La mancanza di crescita porterà necessariamente all’espulsione di forza lavoro e la riforma rischia di andare nella direzione opposta rispetto all’obiettivo di sostegno all’occupazione, risultando un fattore agevolante. L’ascesa dei carburanti e l’incidenza che questo avrà sui prezzi al consumo dei beni, unito al prossimo incremento dell’IVA annunciato per il prossimo ottobre, guarda caso all’avvicinarsi delle tredicesime, non faranno che deprimere ulteriormente i consumi. Ma di misure che ad esempio consentano di drenare l’IVA attraverso  l’aumento delle detrazioni o di meccanismi di crescita per stimolare lo sviluppo delle reti d’impresa al fine di raggiungere quella dimensione che permetta loro di competere sui mercati internazionali (la Germania ha incrementato le sue esportazione del +2,3% ), nemmeno l’ombra. E’ come se di una casa fossero arrivati prima gli arredi delle stesse fondamenta.

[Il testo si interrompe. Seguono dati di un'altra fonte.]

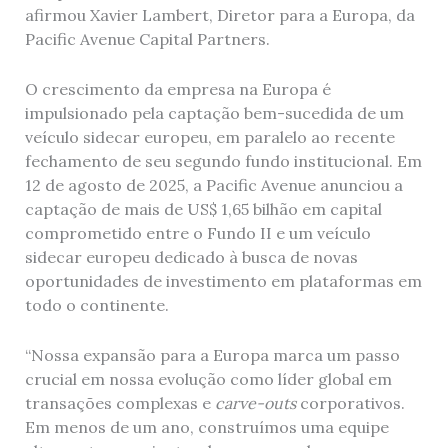
afirmou Xavier Lambert, Diretor para a Europa, da
Pacific Avenue Capital Partners.
O crescimento da empresa na Europa é
impulsionado pela captação bem-sucedida de um
veículo sidecar europeu, em paralelo ao recente
fechamento de seu segundo fundo institucional. Em
12 de agosto de 2025, a Pacific Avenue anunciou a
captação de mais de US$ 1,65 bilhão em capital
comprometido entre o Fundo II e um veículo
sidecar europeu dedicado à busca de novas
oportunidades de investimento em plataformas em
todo o continente.
“Nossa expansão para a Europa marca um passo
crucial em nossa evolução como líder global em
transações complexas e
carve-outs
corporativos.
Em menos de um ano, construímos uma equipe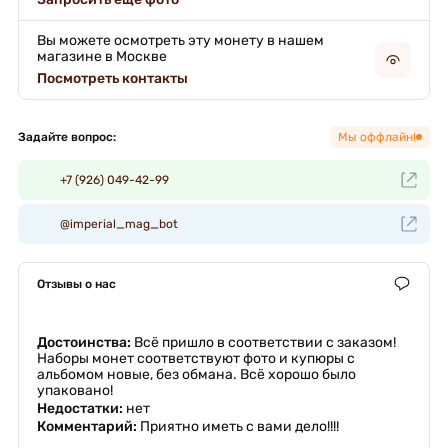
Вы можете осмотреть эту монету в нашем
магазине в Москве
Посмотреть контакты
Задайте вопрос:
Мы оффлайн!
+7 (926) 049-42-99
@imperial_mag_bot
Отзывы о нас
Достоинства:
Всё пришло в соответствии с заказом!
Наборы монет соответствуют фото и купюры с
альбомом новые, без обмана. Всё хорошо было
упаковано!
Недостатки:
нет
Комментарий:
Приятно иметь с вами дело!!!!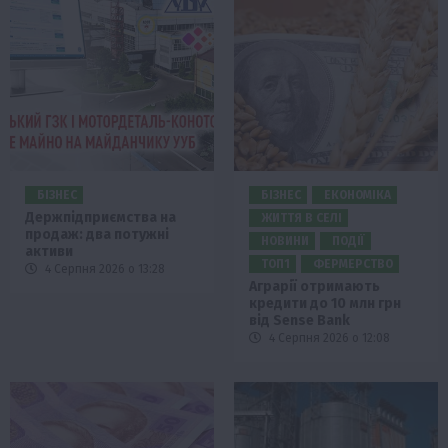
БІЗНЕС
БІЗНЕС
ЕКОНОМІКА
Держпідприємства на
ЖИТТЯ В СЕЛІ
продаж: два потужні
НОВИНИ
ПОДІЇ
активи
ТОП1
ФЕРМЕРСТВО
4 Серпня 2026 о 13:28
Аграрії отримають
кредити до 10 млн грн
від Sense Bank
4 Серпня 2026 о 12:08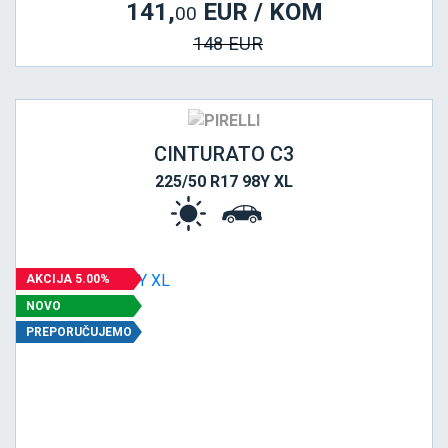
141,
EUR / KOM
00
148 EUR
CINTURATO C3
225/50 R17 98Y XL
AKCIJA 5.00%
NOVO
PREPORUČUJEMO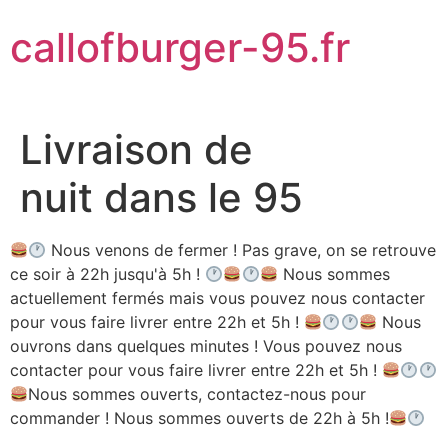
Aller
callofburger-95.fr
au
contenu
Livraison de
nuit dans le 95
Nous venons de fermer ! Pas grave, on se retrouve
ce soir à 22h jusqu'à 5h !
Nous sommes
actuellement fermés mais vous pouvez nous contacter
pour vous faire livrer entre 22h et 5h !
Nous
ouvrons dans quelques minutes ! Vous pouvez nous
contacter pour vous faire livrer entre 22h et 5h !
Nous sommes ouverts, contactez-nous pour
commander ! Nous sommes ouverts de 22h à 5h !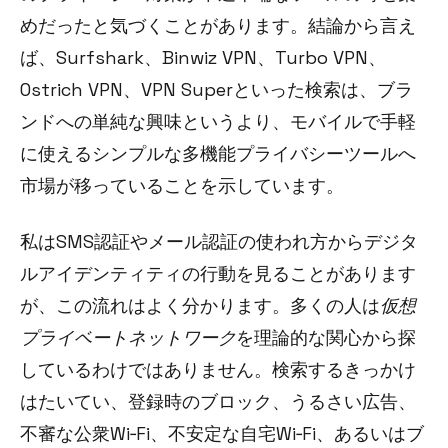
めだったと気づくことがあります。結論から言え
ば、Surfshark、Binwiz VPN、Turbo VPN、
Ostrich VPN、VPN Superといった検索は、ブラ
ンドへの単純な興味というより、モバイルで手軽
に使えるシンプルな多機能プライバシーツールへ
市場が移っていることを示しています。
私はSMS認証やメール認証の使われ方からデジタ
ルアイデンティティの行動を見ることがあります
が、この流れはよく分かります。多くの人は
仮想
プライベートネットワーク
を理論的な関心から探
しているわけではありません。検索するきっかけ
はたいてい、登録時のブロック、うるさい広告、
不審な公衆Wi‑Fi、不安定な自宅Wi‑Fi、あるいはブ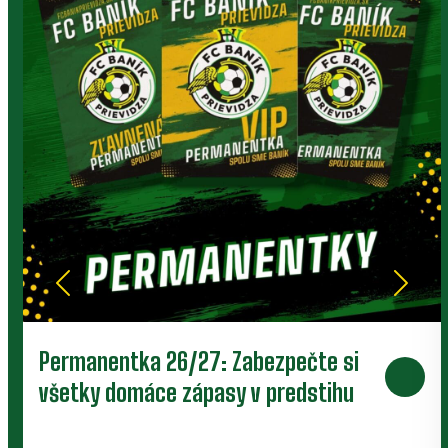
Permanentka 26/27: Zabezpečte si
všetky domáce zápasy v predstihu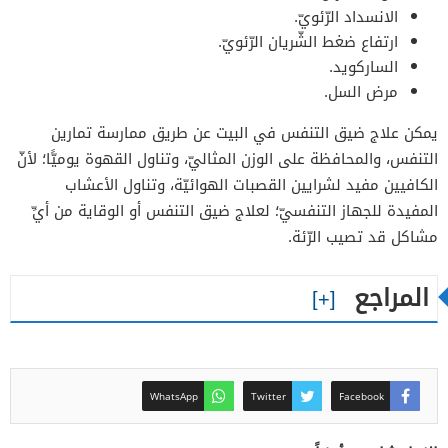
الانسداد الرّئويّ.
ارتفاع ضغط الشّريان الرّئويّ.
الساركويد.
مرض السل.
يمكن علاج ضيق التنفس في البيت عن طريق ممارسة تمارين
التنفس، والمحافظة على الوزن المثاليّ، وتناول القهوة يوميًّا؛ لأنّ
الكافيين مفيد لشرايين القصبات الهوائيّة، وتناول الأعشاب
المفيدة للجهاز التنفسيّ؛ لعلاج ضيق التنفس أو الوقاية من أيِّ
مشاكل قد تصيب الرّئة.
المراجع
WhatsApp
Twitter
Facebook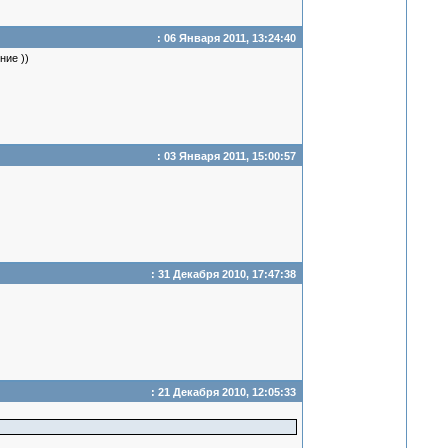
: 06 Января 2011, 13:24:40
ние ))
: 03 Января 2011, 15:00:57
: 31 Декабря 2010, 17:47:38
: 21 Декабря 2010, 12:05:33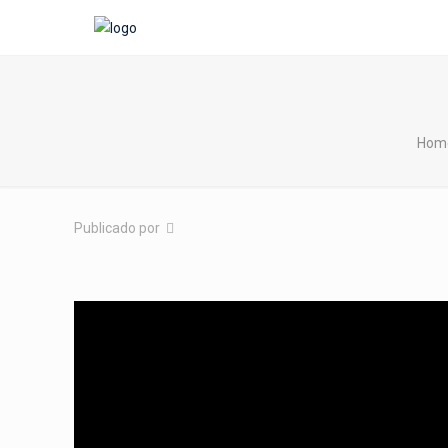
Hom
Publicado por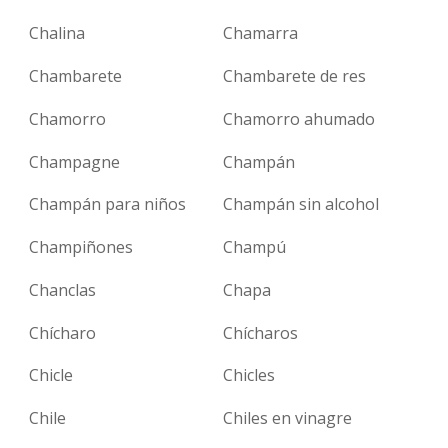
Chalina
Chamarra
Chambarete
Chambarete de res
Chamorro
Chamorro ahumado
Champagne
Champán
Champán para niños
Champán sin alcohol
Champiñones
Champú
Chanclas
Chapa
Chícharo
Chícharos
Chicle
Chicles
Chile
Chiles en vinagre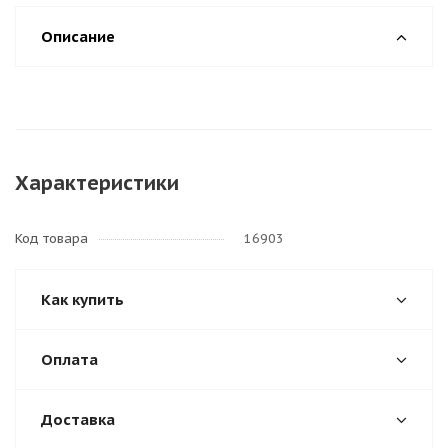
Описание
Характеристики
Код товара
16903
Как купить
Оплата
Доставка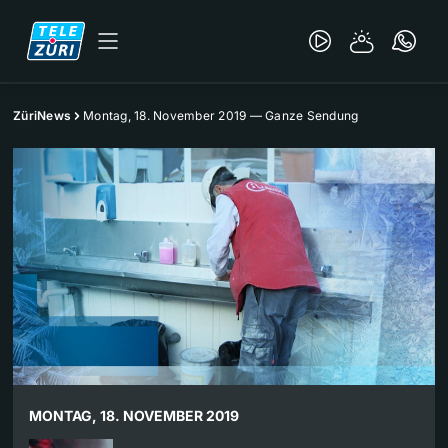
ZüriNews
Montag, 18. November 2019 — Ganze Sendung
MONTAG, 18. NOVEMBER 2019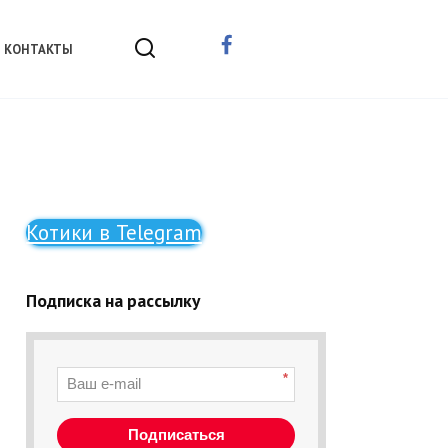
КОНТАКТЫ
Котики в Telegram
Подписка на рассылку
*
Подписаться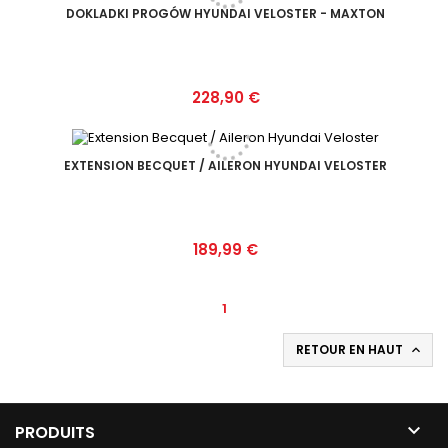
DOKLADKI PROGÓW HYUNDAI VELOSTER - MAXTON
Prix
228,90 €
EXTENSION BECQUET / AILERON HYUNDAI VELOSTER
Prix
189,99 €
1
RETOUR EN HAUT


PRODUITS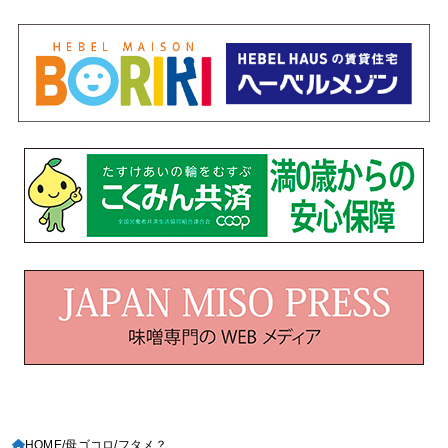
HOME
母ゴコロ
フタメ？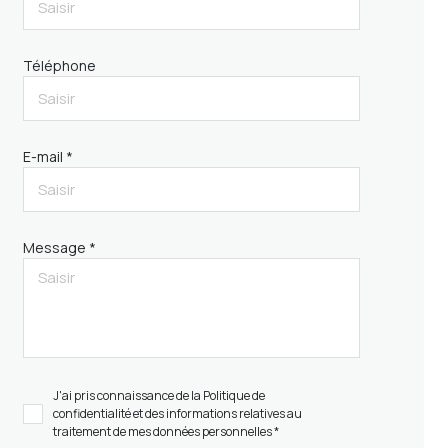
Téléphone
E-mail *
Message *
J'ai pris connaissance de la Politique de
confidentialité et des informations relatives au
traitement de mes données personnelles *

Se si tenesse conto del nostro tessuto imprenditoriale e di come questo vada stimolato per la crescita, probabilmente la discussione sulla flessibilità del mercato del lavoro incontrerebbe maggiori consensi, poiché apparirebbe come un elemento integrante di una riforma del sistema economico complessiva non come la risoluzione del compito in classe affidatoci dalla Cancelliera Merkel.

Dal punto di vista imprenditoriale il movimento confindustriale ha espresso un giudizio positivo su tutto l’impianto, ma difatti la pressione fiscale sulle aziende subirà un incremento, perché è chiaro che l’obiettivo di contrazione della spesa pubblica e del pareggio di bilancio che il Governo persegue non viene affrontato strutturalmente ma solamente scaricato su altri settori. La nuova ASPI che sostituirà la cassa integrazione prevede un’addizionale del 1,4% per i contratti a tempo determinato, che dovrebbero essere i nuovi contratti d’ingresso al di fuori dell’apprendistato. Considerando che la stragrande maggioranza delle nuove assunzioni sarà di questa fattispecie, si comprende come la maggior parte delle entrate contributive siano in questo ambito. A questo si aggiunga l’attacco alle forme di collaborazione con  Partita Iva che spesso vanno sotto il nome di Temporay Management, le quali nei Paesi del Nord Europa vengono incentivate proprio perché alleggeriscono i costi all’impresa permettendo però di avere competenze di alto livello necessarie alla crescita , nel nostro vengono osteggiate perché non garantiscono il gettito fiscale ricercato. Viene quindi il sospetto che si stia agendo con una visione da contabili e non da governanti. Si approvano manovre che tendono ad accrescere il gettito da una parte e diminuire la spesa dall’altra. Si stabiliscono misure, come quella sull’utilizzo della moneta elettronica, con vantaggio per il sistema bancario, che oltre depositare i fondi BCE senza concedere credito, riceve un bel dono di redditività proveniente dalle commissioni sui pagamenti e nulla si dica sulla possibilità di detrazione per i redditi sotto una certa soglia.

Queste sono le perplessità su riforme che  tutto fanno meno che quello di stimolare l’economia nazionale.